*** Data for processing ***

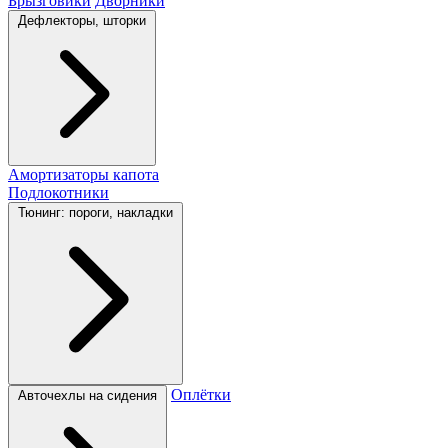
Брызговики
Дворники
Дефлекторы, шторки
Амортизаторы капота
Подлокотники
Тюнинг: пороги, накладки
Оплётки
Авточехлы на сидения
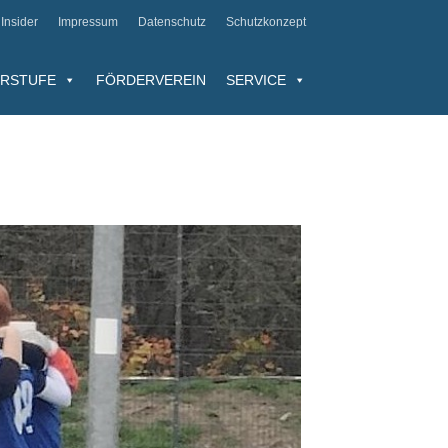
Insider
Impressum
Datenschutz
Schutzkonzept
RSTUFE
FÖRDERVEREIN
SERVICE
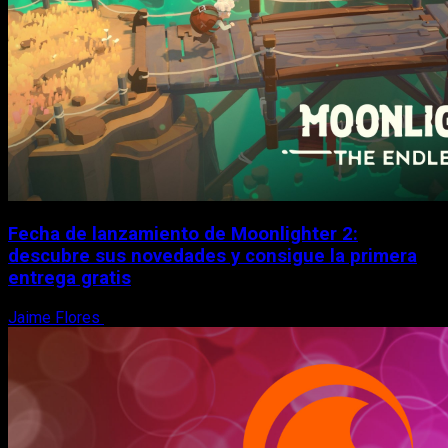
Fecha de lanzamiento de Moonlighter 2:
descubre sus novedades y consigue la primera
entrega gratis
Jaime Flores
6 de agosto, 2026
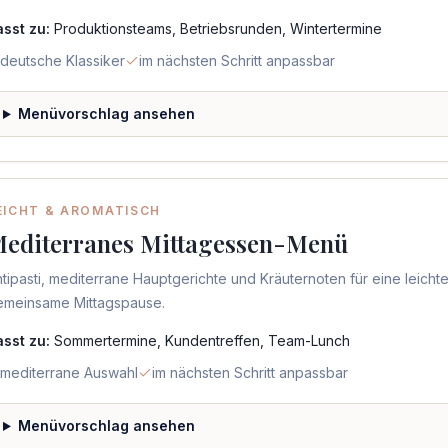
asst zu:
Produktionsteams, Betriebsrunden, Wintertermine
deutsche Klassiker
im nächsten Schritt anpassbar
Menüvorschlag ansehen
EICHT & AROMATISCH
editerranes Mittagessen-Menü
tipasti, mediterrane Hauptgerichte und Kräuternoten für eine leicht
emeinsame Mittagspause.
asst zu:
Sommertermine, Kundentreffen, Team-Lunch
mediterrane Auswahl
im nächsten Schritt anpassbar
Menüvorschlag ansehen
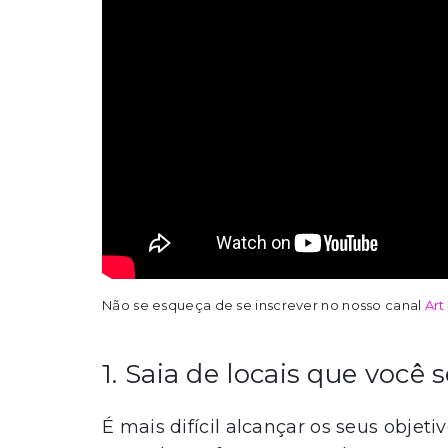
Não se esqueça de se inscrever no nosso canal
Art
1. Saia de locais que você
É mais difícil alcançar os seus objet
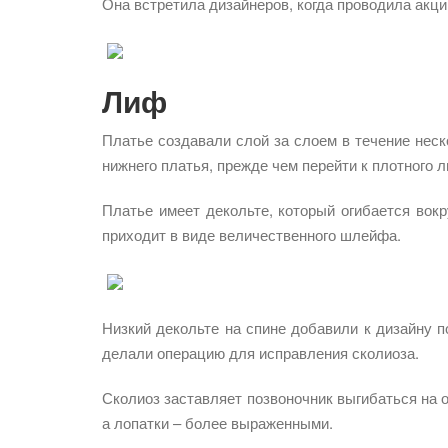
Она встретила дизайнеров, когда проводила акц
Лиф
Платье создавали слой за слоем в течение неск
нижнего платья, прежде чем перейти к плотного 
Платье имеет декольте, который огибается вокр
приходит в виде величественного шлейфа.
Низкий декольте на спине добавили к дизайну п
делали операцию для исправления сколиоза.
Сколиоз заставляет позвоночник выгибаться на о
а лопатки – более выраженными.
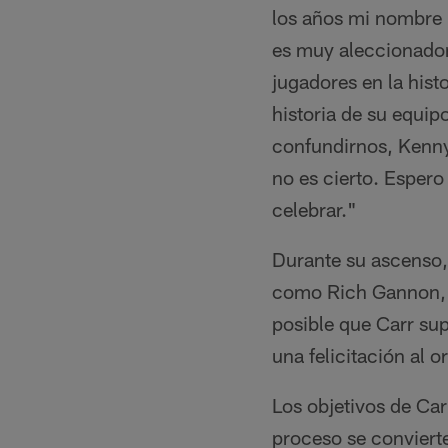
los años mi nombre h
es muy aleccionado
jugadores en la hist
historia de su equip
confundirnos, Kenny
no es cierto. Esper
celebrar."
Durante su ascenso, 
como Rich Gannon, 
posible que Carr sup
una felicitación al 
Los objetivos de Car
proceso se convierte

***

Find the string "mediterrane" in the data. Report each line it appears in.

tipasti, mediterrane Hauptgerichte und Kräuternoten für eine leicht
mediterrane Auswahl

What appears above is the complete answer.